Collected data
★ ★ ★ ★ ★ ★ ★
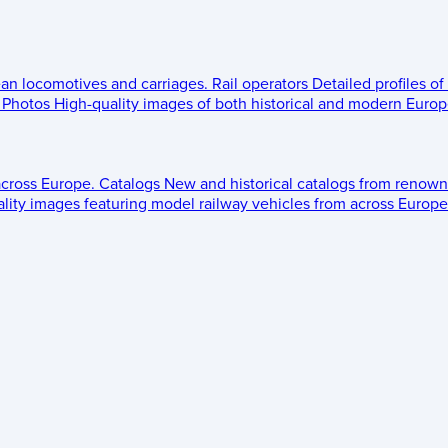
ean locomotives and carriages.
Rail operators
Detailed profiles of
Photos
High-quality images of both historical and modern Europe
across Europe.
Catalogs
New and historical catalogs from renown
lity images featuring model railway vehicles from across Europe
★ ★ ★ ★ ★ ★ ★
● **Exercise instructions**: If a line in the entries contains "from", copy it.

● **The completed task**:
New and historical catalogs from renown
lity images featuring model railway vehicles from across Europe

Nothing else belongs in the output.